Study after study after study shows that European work sharing programs have done nothing to increase employment. One study of 16 developed countries found no evidence that work sharing programs created or saved jobs. If anything, the evidence suggests that work sharing slightly reduces the number of workers companies hire. Sen. Reed wants to save jobs by cutting hours, but instead workers would work shorter hours in fewer jobs.

Say what? Do not employers have to hire more (or lay off fewer) workers if the rest of their workforce worked less?

No. The mistake comes from believing that there is a fixed amount of work in the economy to be divided among workers. If that were true, then cutting work hours would create more jobs. But the amount of work that can be done in the economy is virtually unlimited. Why? Because human desires are unlimited. Samuel Gompers, the founder of the American Federation of Labor, was once asked what his members wanted. He could answer in just one word: “More.” That is true of most people – if someone gave you $20,000 you could probably find a way to spend it. What would you buy? A down payment on a house? A vacation to Rome? More education?

All these things take work to produce. There is always more work to be done. If an individual electrician works 30 hours a week instead of 40, another electrician may work longer hours to pick up the slack. But if all the electricians in a city work fewer hours then electricians will do less electrical wiring, leaving the city poorer.

It does not feel like that in the middle of a recession. With unemployment at 10 percent it feels like the amount of work to do in the economy has fallen. But that is not the case. Rather, the types of work that need to be done are shifting. The housing and financial bubbles have collapsed. Americans want fewer expensive financial products or houses at sky-high prices and more of others goods and services. So the economy is shifting workers out of construction and finance and into new jobs that better serve American’s changed economic desires. Many unemployed workers will take jobs in companies that do not exist yet. They will work hard to produce new goods and services that Americans value. This transition can be prolonged and painful. It certainly is now.

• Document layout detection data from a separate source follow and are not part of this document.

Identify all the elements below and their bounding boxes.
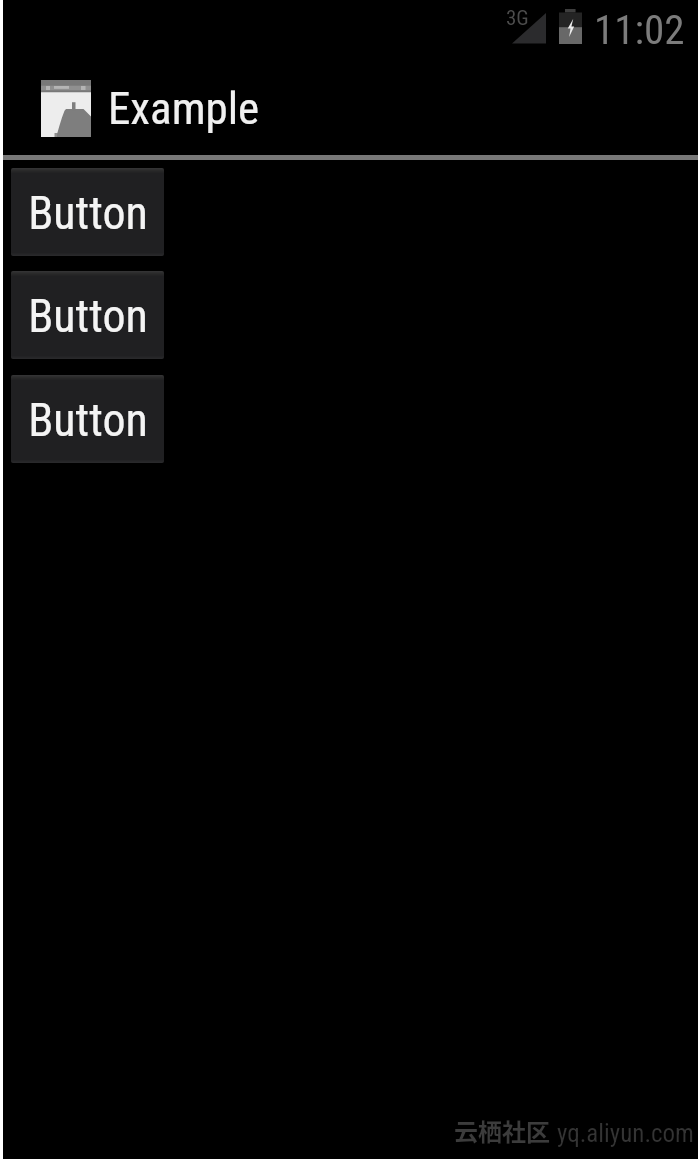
staticText: Button — [28, 393, 148, 447]
button[interactable]: Button — [11, 168, 164, 256]
button[interactable]: App icon — [23, 55, 260, 155]
staticText: Button — [28, 289, 148, 343]
button[interactable]: Button — [11, 375, 164, 463]
staticText: yq.aliyun.com — [557, 1119, 694, 1148]
staticText: 云栖社区 — [454, 1113, 550, 1148]
staticText: 3G — [506, 6, 529, 31]
staticText: Button — [28, 186, 148, 240]
staticText: Example — [108, 82, 260, 135]
staticText: 11:02 — [594, 6, 685, 54]
button[interactable]: Button — [11, 271, 164, 359]
other: App icon — [41, 80, 91, 137]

But it is better to let jobs shift in the economy than to have taxpayers pay to encourage companies to cut their employees hours’. When that happens jobs do not increase – less work gets done.

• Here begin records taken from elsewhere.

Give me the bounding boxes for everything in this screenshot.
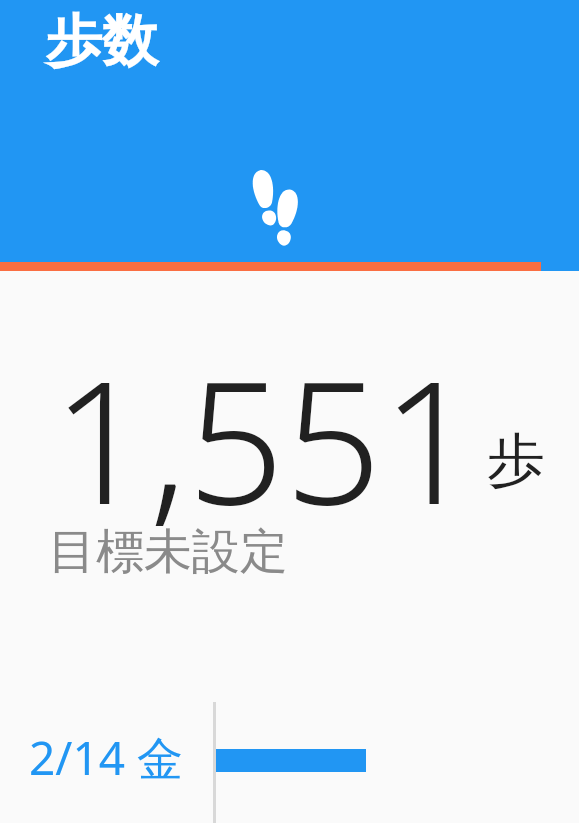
button[interactable] [0,0,579,262]
staticText: 歩 [487,424,545,497]
other: Steps footprints [245,161,307,239]
staticText: 歩数 [46,6,158,77]
staticText: 1,551 [52,322,479,554]
staticText: 目標未設定 [48,522,288,582]
staticText: 2/14 金 [29,726,184,789]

Congress would do better to encourage entrepreneurial risk taking and investment. Unemployment has continued to rise not because of increased job losses but because job creation has fallen. The credit crunch and the risk of higher taxes and expensive regulation from Washington have reduced the incentive for and the ability of entrepreneurs to create the new jobs that unemployed workers would normally find. More entrepreneurship – not working fewer hours – will create jobs and lower unemployment.